To succeed, the Malays must change their culture. They must look towards work as a reward in itself. They must regard what they achieve through work as the true reward. There should be some financial reward but this must not outweigh the satisfaction obtained from the result of their work. ….

…. Changing culture is far more difficult than changing the policies of government. It is easy enough to propose affirmative action but it is not easy to implement it. The recipients must have the right attitude if the results are going to be obtained.

Mahathir’s contemporary, Singapore Elder Statesman and former Prime Minister Lee Kuan Yew had his own view about how the entrenched social caste system of the Philippines all but locks its society in a prison of abject wretchedness in his bookFrom Third World to First

There was no reason why the Philippines should not have been one of the more successful of the ASEAN countries. In the 1950s and 1960s, it was the most developed, because America had been generous in rehabilitating the country after the war. Something was missing, a gel to hold society together. The people at the top, the elite mestizos, had the same detached attitude to the native peasants as the mestizos in their haciendas in Latin America had toward their peons. They were two different societies: Those at the top lived a life of extreme luxury and comfort while the peasants scraped a living, and in the Philippines it was a hard living. They had no land but worked on sugar and coconut plantations. They had many children because the church discouraged birth control. The result was increasing poverty.

But even within Lee’s formidable mind, all roads still led to the cultural issue that underlies it all…

Filipino professionals whom we recruited to work in Singapore are as good as our own. Indeed, their architects, artists, and musicians are more artistic and creative than ours. Hundreds of thousands of them have left for Hawaii and for the American mainland. It is a problem the solution to which has not been made easier by the workings of a Philippine version of the American constitution.

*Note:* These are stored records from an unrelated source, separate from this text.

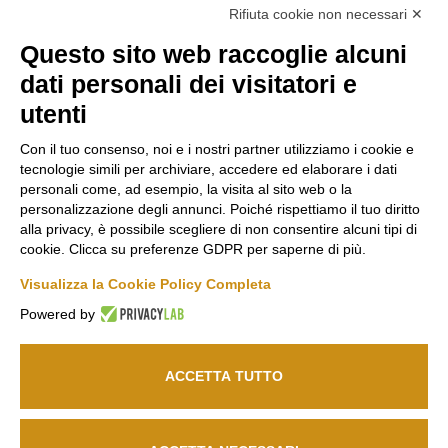
Rifiuta cookie non necessari ✕
Questo sito web raccoglie alcuni
Marco
Russiz
Area
dati personali dei visitatori e
Felluga
Superiore
Legale
utenti
Via Gorizia, 121
Via Russiz, 7
Termini e
34072 Gradisca
34070 Capriva del
Condizioni
Con il tuo consenso, noi e i nostri partner utilizziamo i cookie e
d’Isonzo (GO)
Friuli (GO)
Privacy Policy
tecnologie simili per archiviare, accedere ed elaborare i dati
T.
+39 048199164
Ufficio T.
+39 335
Codice Etico
personali come, ad esempio, la visita al sito web o la
personalizzazione degli annunci. Poiché rispettiamo il tuo diritto
708 0590
Cookie policy
alla privacy, è possibile scegliere di non consentire alcuni tipi di
Relais T.
+39 331
info@marcofelluga.it
cookie. Clicca su preferenze GDPR per saperne di più.
Seguici
663 6919
rp@marcofelluga.it
su
Visualizza la Cookie Policy Completa
relais@russizsuperiore.it
Change Cookie
Powered by
preferences
ACCETTA TUTTO
© 2026
Marco Felluga S.R.L.
P. IVA 00382030310 /
Società agricola Russiz
Superiore S.S.
P. IVA 00357970318 – IT031001B5LEPQ72RS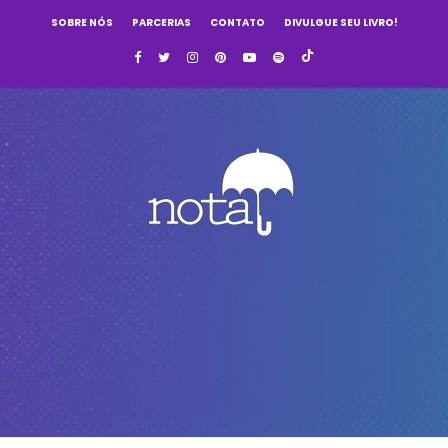
SOBRE NÓS
PARCERIAS
CONTATO
DIVULGUE SEU LIVRO!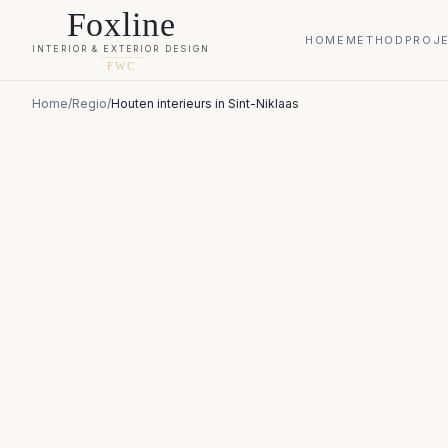
Foxline
HOME
METHOD
PROJ
INTERIOR & EXTERIOR DESIGN
FWC
Home
/
Regio
/
Houten interieurs
in
Sint-Niklaas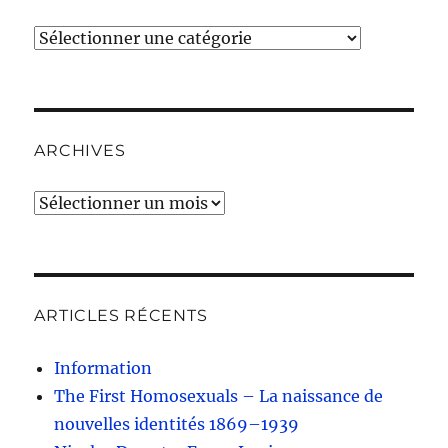
Catégories
ARCHIVES
Archives
ARTICLES RÉCENTS
Information
The First Homosexuals – La naissance de
nouvelles identités 1869–1939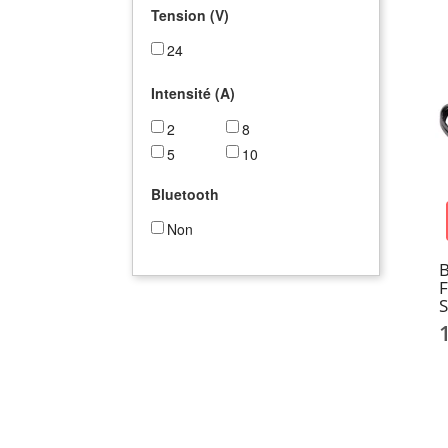
Tension (V)
24
Intensité (A)
2
8
5
10
Bluetooth
Non
B
F
S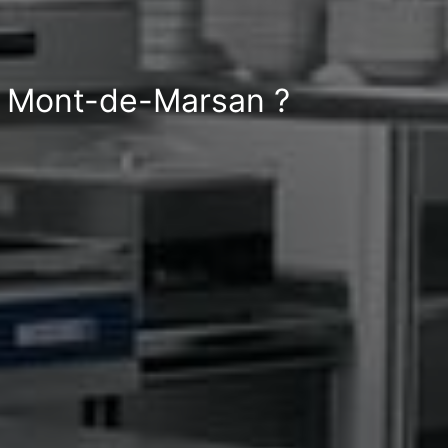
 à Mont-de-Marsan ?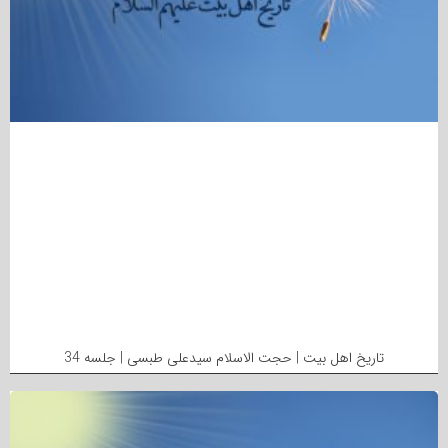
تاریخ اهل بیت | حجت الاسلام سیدعلی طبسی | جلسه 34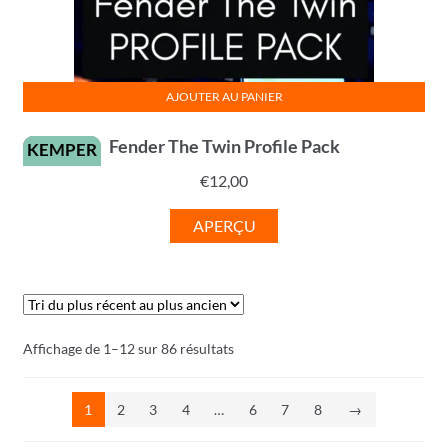
AJOUTER AU PANIER
Fender The Twin Profile Pack
KEMPER
€
12,00
APERÇU
Trié
Affichage de 1–12 sur 86 résultats
du
plus
1
2
3
4
…
6
7
8
→
récent
au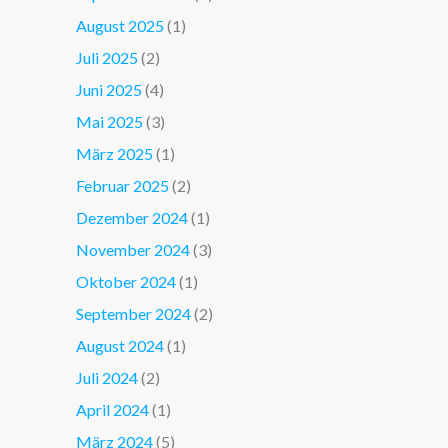
August 2025
(1)
Juli 2025
(2)
Juni 2025
(4)
Mai 2025
(3)
März 2025
(1)
Februar 2025
(2)
Dezember 2024
(1)
November 2024
(3)
Oktober 2024
(1)
September 2024
(2)
August 2024
(1)
Juli 2024
(2)
April 2024
(1)
März 2024
(5)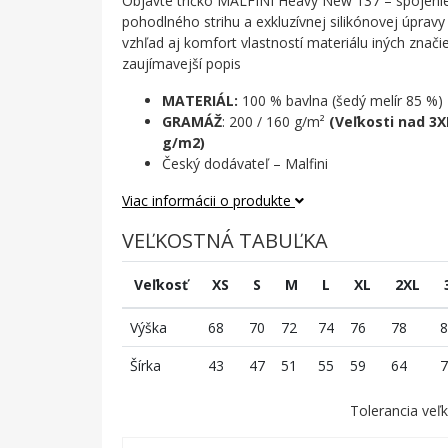
Objavte tričko MALFINI Heavy New 137 – spojenie 
pohodlného strihu a exkluzívnej silikónovej úprav
vzhľad aj komfort vlastností materiálu iných značie
zaujímavejší popis
MATERIÁL:
100 % bavlna (šedý melír 85 %)
GRAMÁŽ
: 200 / 160 g/m²
(Veľkosti nad 3
g/m2)
Český dodávateľ – Malfini
Viac informácii o produkte
VEĽKOSTNÁ TABUĽKA
Veľkosť
XS
S
M
L
XL
2XL
Výška
68
70
72
74
76
78
8
Šírka
43
47
51
55
59
64
7
Tolerancia veľk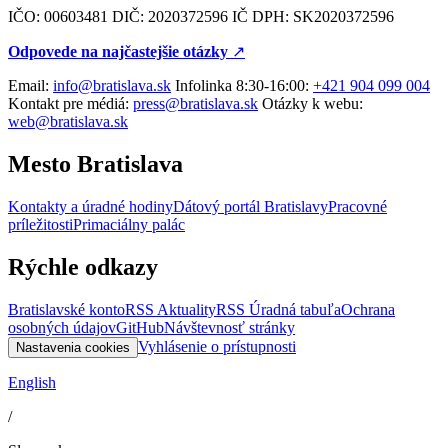
IČO: 00603481 DIČ: 2020372596 IČ DPH: SK2020372596
Odpovede na najčastejšie otázky
↗︎
Email:
info@bratislava.sk
Infolinka 8:30-16:00:
+421 904 099 004
Kontakt pre médiá:
press@bratislava.sk
Otázky k webu:
web@bratislava.sk
Mesto Bratislava
Kontakty a úradné hodiny
Dátový portál Bratislavy
Pracovné
príležitosti
Primaciálny palác
Rýchle odkazy
Bratislavské konto
RSS Aktuality
RSS Úradná tabuľa
Ochrana
osobných údajov
GitHub
Návštevnosť stránky
Vyhlásenie o prístupnosti
Nastavenia cookies
English
/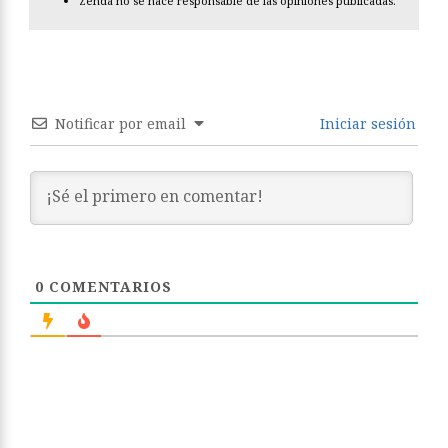
Zenda no se hace responsable de las opiniones publicadas.
Notificar por email
Iniciar sesión
0
COMENTARIOS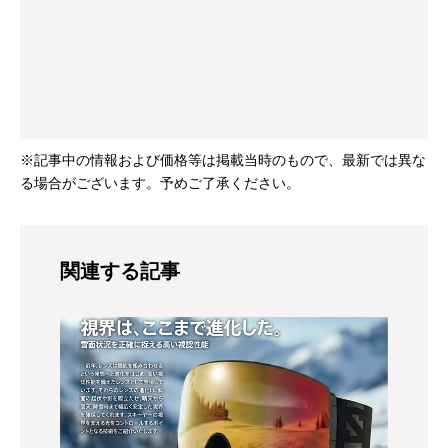
※記事中の情報および価格等は掲載当時のもので、最新では異な
る場合がございます。予めご了承ください。
関連する記事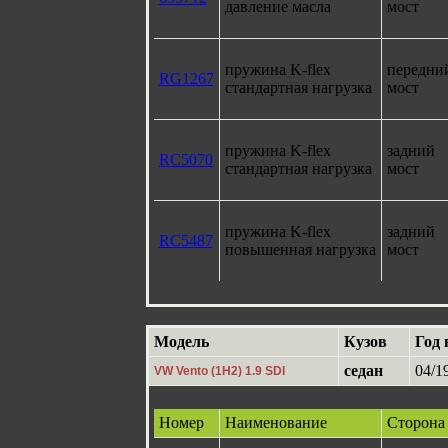
давление масла
мост
пружина K-flex
передни
RG1267
стандартная нагрузка
мост
пружина K-flex
задний
RC5070
стандартная нагрузка
мост
пружина K-flex
задний
RC5487
повышенная нагрузка
мост
Модель
Кузов
Год 
седан
04/1
VW Vento (1H2) 1.9 SDI
Номер
Наименование
Сторона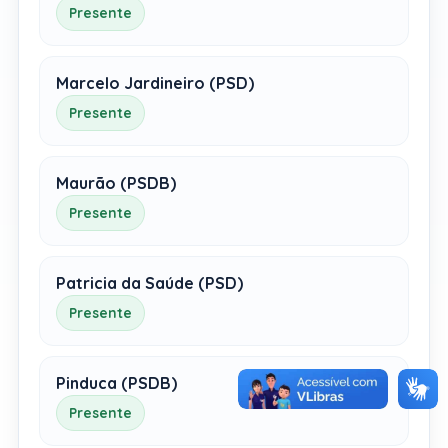
Presente
Marcelo Jardineiro (PSD)
Presente
Maurão (PSDB)
Presente
Patricia da Saúde (PSD)
Presente
Pinduca (PSDB)
Presente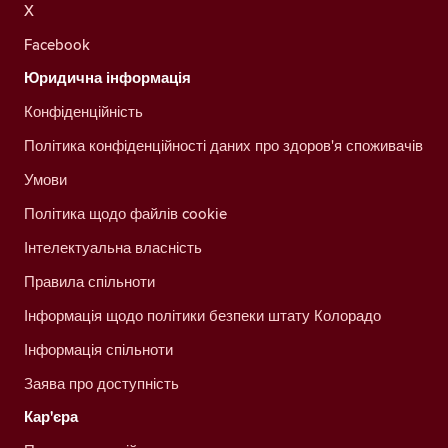
X
Facebook
Юридична інформація
Конфіденційність
Політика конфіденційності даних про здоров'я споживачів
Умови
Політика щодо файлів cookie
Інтелектуальна власність
Правила спільноти
Інформація щодо політики безпеки штату Колорадо
Інформація спільноти
Заява про доступність
Кар'єра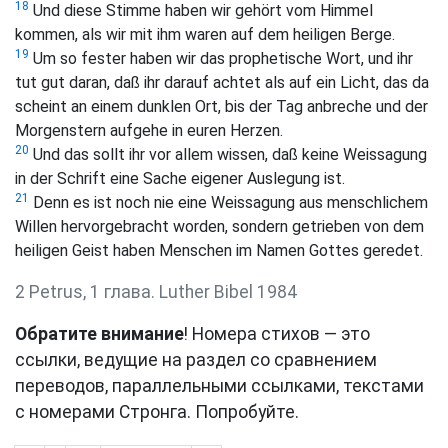
18
Und diese Stimme haben wir gehört vom Himmel
kommen, als wir mit ihm waren auf dem heiligen Berge.
19
Um so fester haben wir das prophetische Wort, und ihr
tut gut daran, daß ihr darauf achtet als auf ein Licht, das da
scheint an einem dunklen Ort, bis der Tag anbreche und der
Morgenstern aufgehe in euren Herzen.
20
Und das sollt ihr vor allem wissen, daß keine Weissagung
in der Schrift eine Sache eigener Auslegung ist.
21
Denn es ist noch nie eine Weissagung aus menschlichem
Willen hervorgebracht worden, sondern getrieben von dem
heiligen Geist haben Menschen im Namen Gottes geredet.
2 Petrus, 1 глава. Luther Bibel 1984
Обратите внимание
! Номера стихов — это
ссылки, ведущие на раздел со сравнением
переводов, параллельными ссылками, текстами
с номерами Стронга. Попробуйте.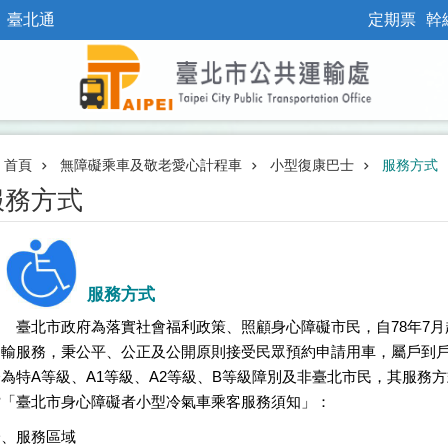
臺北通
定期票
幹
首頁
無障礙乘車及敬老愛心計程車
小型復康巴士
服務方式
服務方式
服務方式
臺北市政府為落實社會福利政策、照顧身心障礙市民，自78年7月
運輸服務，秉公平、公正及公開原則接受民眾預約申請用車，屬戶到
為特A等級、A1等級、A2等級、B等級障別及非臺北市民，其服務方
檔「臺北市身心障礙者小型冷氣車乘客服務須知」：
一、服務區域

The difference lies in the culture of the Filipino people. It is a soft, forgiving culture. Only in the Philippines could a leader like Ferdinand Marcos, who pillaged his country for over 20 years, still be considered for a national burial. Insignificant amounts of the loot have been recovered, yet his wife and children were allowed to return and engage in politics. They supported the winning presidential and congressional candidates with their considerable resources and reappeared in the political and social limelight after the 1998 election that returned President Joseph Estrada. General Fabian Ver, Marcos’s commander-in-chief who had been in charge of security when Aquino was assassinated, had fled the Philippines together with Marcos in 1986. When he died in Bangkok, the Estrada government gave the general military honors at his burial.

Does the solution to the chronic failure of the Philippines to prosper lie in politics? Most Filipinos seem to think so considering the sheer chunk of their narrow collective attention their politics seem to routinely capture. It is ironic that the Philippines fancies itself a democratic and supposedly “free” society considering it is trapped in the grip of a more odious form of tyranny — the tyranny of the popular sentiment harboured by a largely ignorant electorate.